Scaling this fast meant Esper needed an infrastructure foundation that could keep pace with unpredictable workloads triggered by customer actions—sometimes large operations executed across thousands of devices simultaneously. The business also needed to maintain high availability around the clock, as devices send updates and events 24/7 across geographies.
At the same time, Esper’s leadership team was focused on improving operational efficiency to support long-term profitability. With a growing global customer base, the engineering organization needed to optimize resource consumption, reduce operational overhead, and free teams from routine maintenance so they could concentrate on innovation and new capabilities, including AI initiatives. As Raghuveer Chakravarthi, head of engineering at Esper, explained, the goal was to reinvest efficiency gains directly into accelerating product development.
Solution | Modernizing with an incremental migration to AWS Graviton
Instead of attempting a full rearchitecture, Esper adopted a bridge strategy on Amazon Web Services (AWS) that combined its existing containerized architecture with a controlled, incremental migration plan. This approach allowed the engineering team to modernize at speed while preserving business continuity and avoiding disruptions to nearly a million always-on devices.
Esper chose to move its containerized workloads from existing x86-based Amazon EC2 instances to AWS Graviton-based EC2 instances to improve price–performance efficiency. “It wasn’t just about cost. AWS Graviton gave us better hardware, more optimized performance, and lower prices compared to the M5 instance family. It was a win-win,” says Raghuveer.
The company uses Amazon Elastic Kubernetes Service (Amazon EKS) to orchestrate microservices and relies on Amazon Relational Database Service (Amazon RDS) and Graviton-based Amazon ElastiCache to maintain availability and reduce operational overhead. For integrated security, Esper uses AWS WAF to filter API requests from millions of connected devices, Amazon GuardDuty to monitor for threats across regions, and AWS Key Management Service (AWS KMS) to encrypt data at rest in alignment with compliance requirements.
Esper launched the full migration in October 2024, moving more than 350 Amazon EC2 instances through a measured, low-risk rollout. “We started small, migrating just two percent of workloads to AWS Graviton while running x86 in parallel,” explains Rakesh. “Once we saw better performance and no issues, we ramped up to five percent, then quickly scaled to 90 percent. The same build ran seamlessly on both architectures, which ensured business continuity.”

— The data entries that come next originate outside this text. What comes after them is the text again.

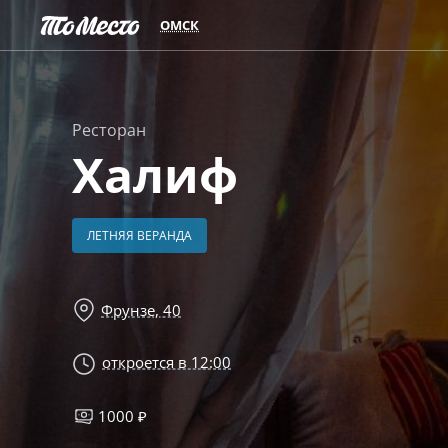
ОМСК
Ресторан
Халиф
ЛЕТНЯЯ ВЕРАНДА
Фрунзе, 40
откроется в 12:00
1000 ₽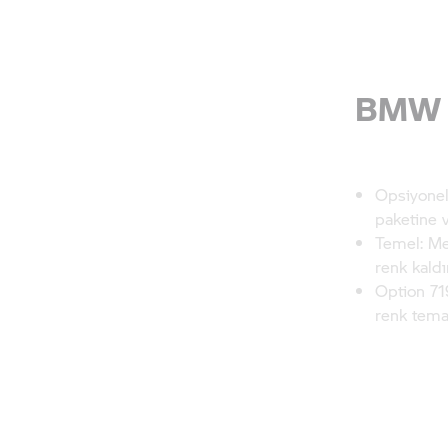
BMW R
Opsiyonel
paketine 
Temel: Me
renk kaldır
Option 71
renk temas
BMW R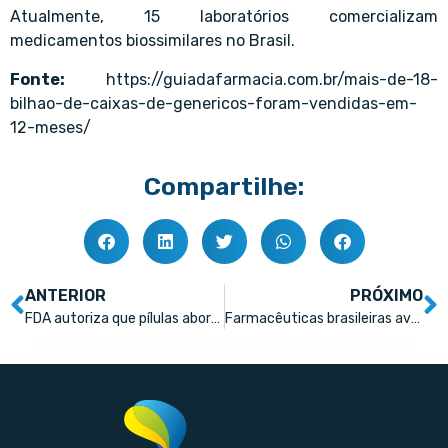
Atualmente, 15 laboratórios comercializam
medicamentos biossimilares no Brasil.
Fonte:
https://guiadafarmacia.com.br/mais-de-18-
bilhao-de-caixas-de-genericos-foram-vendidas-em-
12-meses/
Compartilhe:
ANTERIOR
PRÓXIMO
FDA autoriza que pílulas abortivas sejam vendidas em farmácias
Farmacêuticas brasileiras avançam, mas vivem desafios inéditos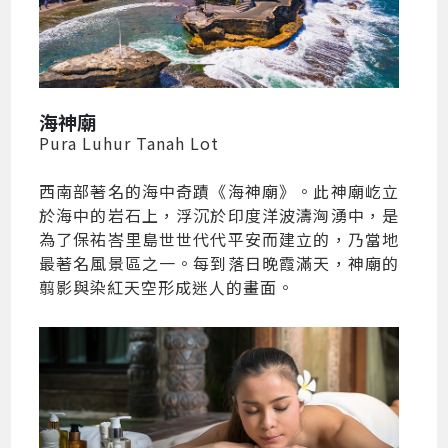
海神廟
Pura Luhur Tanah Lot
西南部著名的海中奇蹟《海神廟》。此神廟屹立
於海中的岩石上，浮沉於印度洋波濤洶湧中，是
為了保祐峇里島世世代代平安而建立的，乃當地
最著名風景區之一。每到落日晚霞滿天，神廟的
翦影與染紅天空形成迷人的畫面。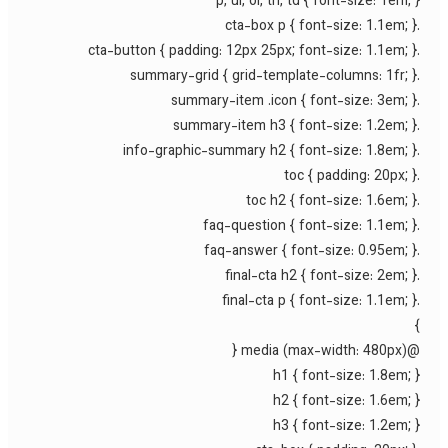
p, ul, ol, th, td { font-size: 1em; 
@media (max-width:
h1 { font-size: 1.8em; 
h2 { font-size: 1.6em; 
h3 { font-size: 1.2em; 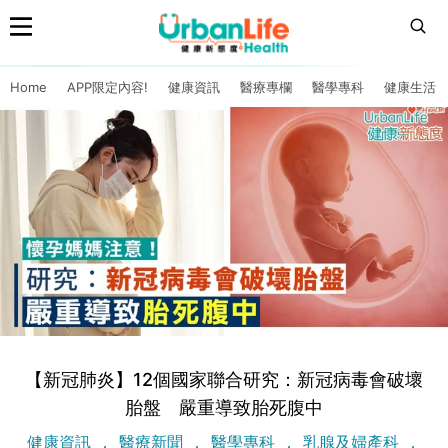
Home
APP限定內容!
健康資訊
醫療專欄
醫學專科
健康生活
【新冠肺炎】12個國家聯合研究：新冠病毒會破壞
胎盤 嚴重導致胎死腹中
健康資訊
醫療新聞
醫學專科
乳腺及婦產科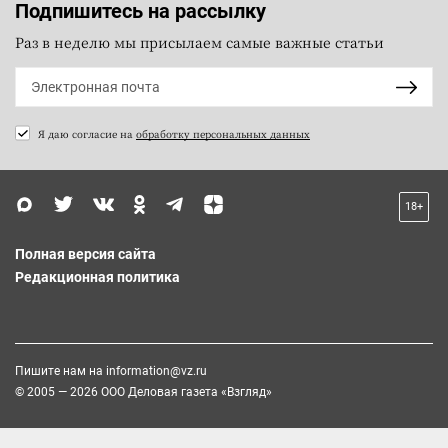
Подпишитесь на рассылку
Раз в неделю мы присылаем самые важные статьи
Я даю согласие на
обработку персональных данных
18+
Полная версия сайта
Редакционная политика
Пишите нам на
information@vz.ru
© 2005 — 2026 ООО Деловая газета «Взгляд»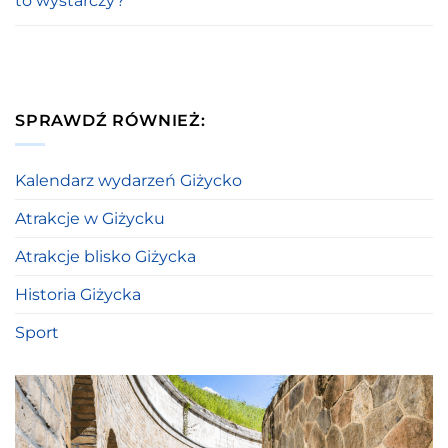
to wystarczy?
SPRAWDŹ RÓWNIEŻ:
Kalendarz wydarzeń Giżycko
Atrakcje w Giżycku
Atrakcje blisko Giżycka
Historia Giżycka
Sport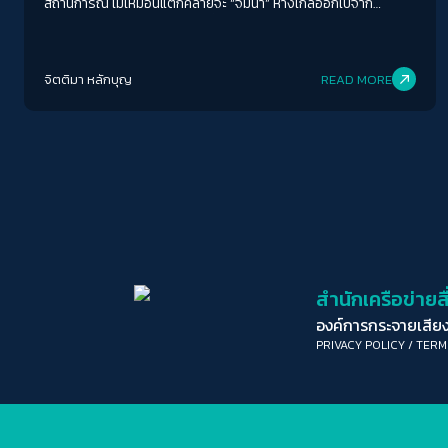
สถานการณ์ ไม่เหมือนแต่ก็คล้ายจะ “จมน้ำ” ห่างไกลออกไปจาก
“ประเทศกรุงเทพ” และนอกชายฝั่งทางตอนใต้ของไอซ์แลนด์ สู่ความ
เวิ้งว้างใต้บาดาลมานานเกินเดือน
จิตติมา หลักบุญ
READ MORE
สำนักเครือข่าย
องค์การกระจายเสี
PRIVACY POLICY
/
TERM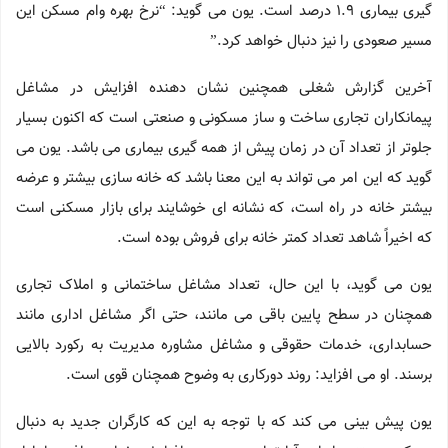
گیری بیماری 1.9 درصد است. یون می گوید: “نرخ بهره وام مسکن این
مسیر صعودی را نیز دنبال خواهد کرد.”
آخرین گزارش شغلی همچنین نشان دهنده افزایش در مشاغل
پیمانکاران تجاری ساخت و ساز مسکونی و صنعتی است که اکنون بسیار
جلوتر از تعداد آن در زمان پیش از همه گیری بیماری می باشد. یون می
گوید که این امر می تواند به این معنا باشد که خانه سازی بیشتر و عرضه
بیشتر خانه در راه است، که نشانه ای خوشایند برای بازار مسکنی است
که اخیراً شاهد تعداد کمتر خانه برای فروش بوده است.
یون می گوید، با این حال، تعداد مشاغل ساختمانی و املاک تجاری
همچنان در سطح پایین باقی می مانند، حتی اگر مشاغل اداری مانند
حسابداری، خدمات حقوقی و مشاغل مشاوره مدیریت به رکورد بالایی
برسند. او می افزاید: روند دورکاری به وضوح همچنان قوی است.
یون پیش بینی می کند که با توجه به این که کارگران جدید به دنبال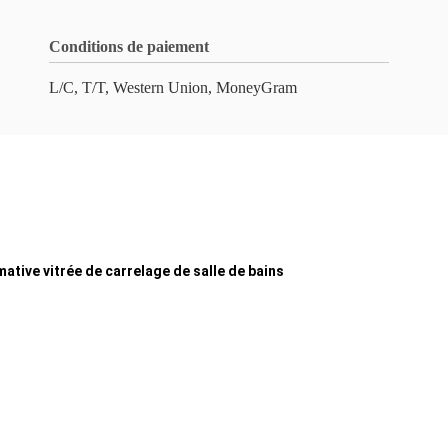
Conditions de paiement
L/C, T/T, Western Union, MoneyGram
ative vitrée de carrelage de salle de bains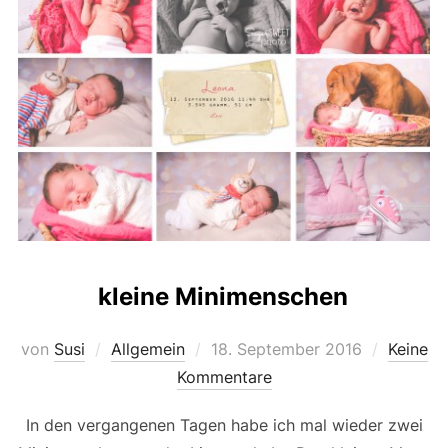
kleine Minimenschen
Veröffentlicht
von
Susi
Allgemein
18. September 2016
Keine
am
Kommentare
In den vergangenen Tagen habe ich mal wieder zwei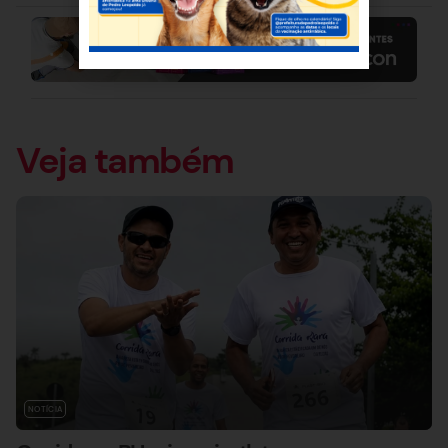
Veja também
NOTÍCIA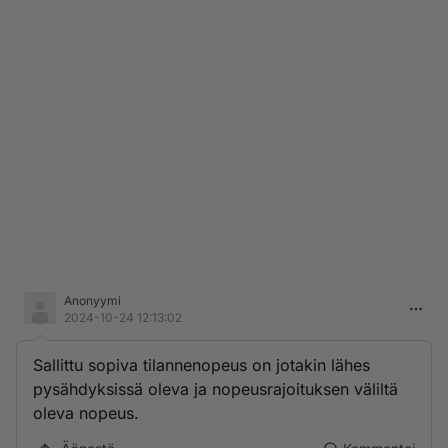
Anonyymi
2024-10-24 12:13:02
Sallittu sopiva tilannenopeus on jotakin lähes
pysähdyksissä oleva ja nopeusrajoituksen väliltä
oleva nopeus.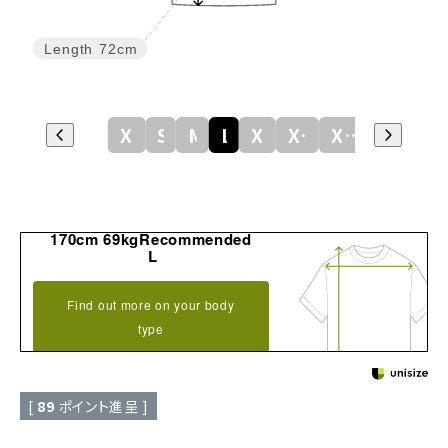
Length
72cm
XS
S
M
L
XL
XXL
XXXL
170cm 69kgRecommended
L
Find out more on your body
type
[
89
ポイント進呈 ]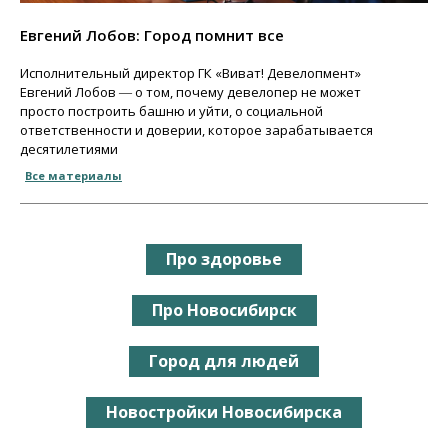
Евгений Лобов: Город помнит все
Исполнительный директор ГК «Виват! Девелопмент»
Евгений Лобов ― о том, почему девелопер не может
просто построить башню и уйти, о социальной
ответственности и доверии, которое зарабатывается
десятилетиями
Все материалы
Про здоровье
Про Новосибирск
Город для людей
Новостройки Новосибирска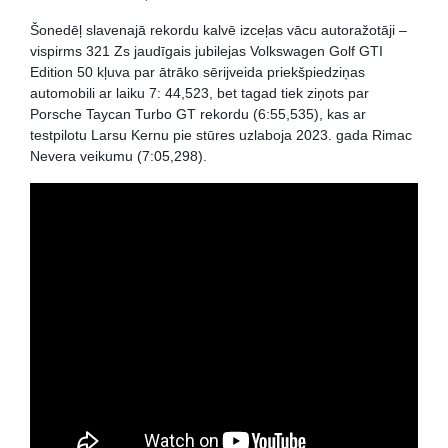
Šonedēļ slavenajā rekordu kalvē izceļas vācu autoražotāji –
vispirms 321 Zs jaudīgais jubilejas Volkswagen Golf GTI
Edition 50 kļuva par ātrāko sērijveida priekšpiedziņas
automobili ar laiku 7: 44,523, bet tagad tiek ziņots par
Porsche Taycan Turbo GT rekordu (6:55,535), kas ar
testpilotu Larsu Kernu pie stūres uzlaboja 2023. gada Rimac
Nevera veikumu (7:05,298).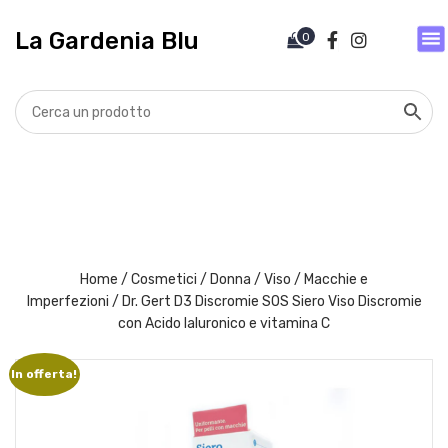
V
a
La Gardenia Blu
0
i
a
l
c
o
n
t
e
n
u
t
Home
/
Cosmetici
/
Donna
/
Viso
/
Macchie e
o
Imperfezioni
/ Dr. Gert D3 Discromie SOS Siero Viso Discromie
con Acido Ialuronico e vitamina C
In offerta!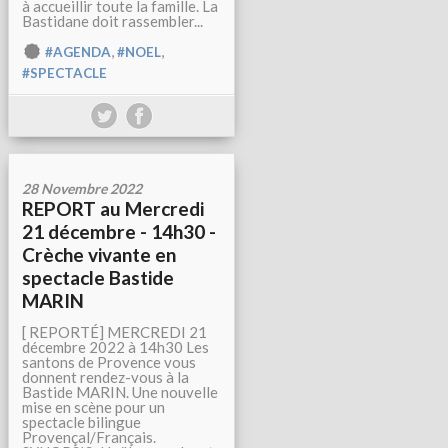
à accueillir toute la famille. La
Bastidane doit rassembler...
,
,
#AGENDA
#NOEL
#SPECTACLE
28 Novembre 2022
REPORT au Mercredi
21 décembre - 14h30 -
Crèche vivante en
spectacle Bastide
MARIN
[ REPORTÉ] MERCREDI 21
décembre 2022 à 14h30 Les
santons de Provence vous
donnent rendez-vous à la
Bastide MARIN. Une nouvelle
mise en scène pour un
spectacle bilingue
Provençal/Français.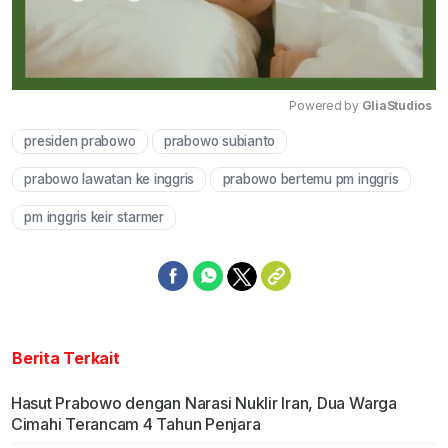
Powered by 
GliaStudios
presiden prabowo
prabowo subianto
Mute
prabowo lawatan ke inggris
prabowo bertemu pm inggris
pm inggris keir starmer
Berita Terkait
Hasut Prabowo dengan Narasi Nuklir Iran, Dua Warga
Cimahi Terancam 4 Tahun Penjara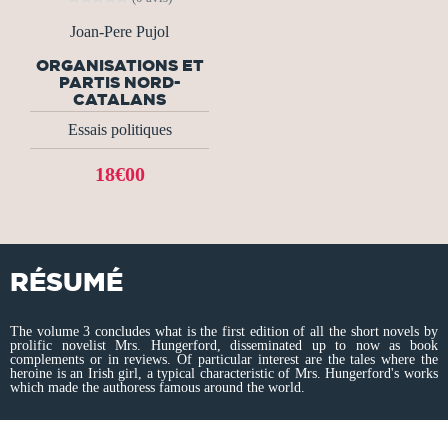
Joan-Pere Pujol
ORGANISATIONS ET
PARTIS NORD-
CATALANS
Essais politiques
18€00
RÉSUMÉ
The volume 3 concludes what is the first edition of all the short novels by
prolific novelist Mrs. Hungerford, disseminated up to now as book
complements or in reviews. Of particular interest are the tales where the
heroine is an Irish girl, a typical characteristic of Mrs. Hungerford's works
which made the authoress famous around the world.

Outcome | Achieving 30% cost savings and 25% faster performance
By migrating to AWS Graviton-based EC2 instances, Esper reduced compute costs by 30 percent—exceeding its target of 25 percent—and now saves $250,000 annually. The team also lowered CPU core requirements by 20–30 percent. “Every dollar saved is every dollar earned. These savings go straight back into the business—helping us acquire more customers and accelerate growth,” says Rakesh.
Furthermore, the company simultaneously improved application performance by up to 25 percent and reduced API response times by 20 percent, resulting in faster page loads and lower latency across nearly one million devices. “Using AWS Graviton-based EC2 instances, we handle the same workload with fewer servers. Customers get faster responses, and we scale more efficiently,” says Raghuveer.
Looking ahead, Esper is exploring Amazon Bedrock for generative AI use cases and is migrating monitoring workloads to AWS Managed Service for Prometheus and Amazon Managed Grafana to further reduce operational overhead. “AWS helps us spend less and grow faster. The path to profitability is much higher now, and our customers are seeing the benefits every day,” says Raghuveer.
Using AWS Graviton-based EC2 instances, we handle the same workload with fewer servers. Customers get faster responses, and we scale more efficiently.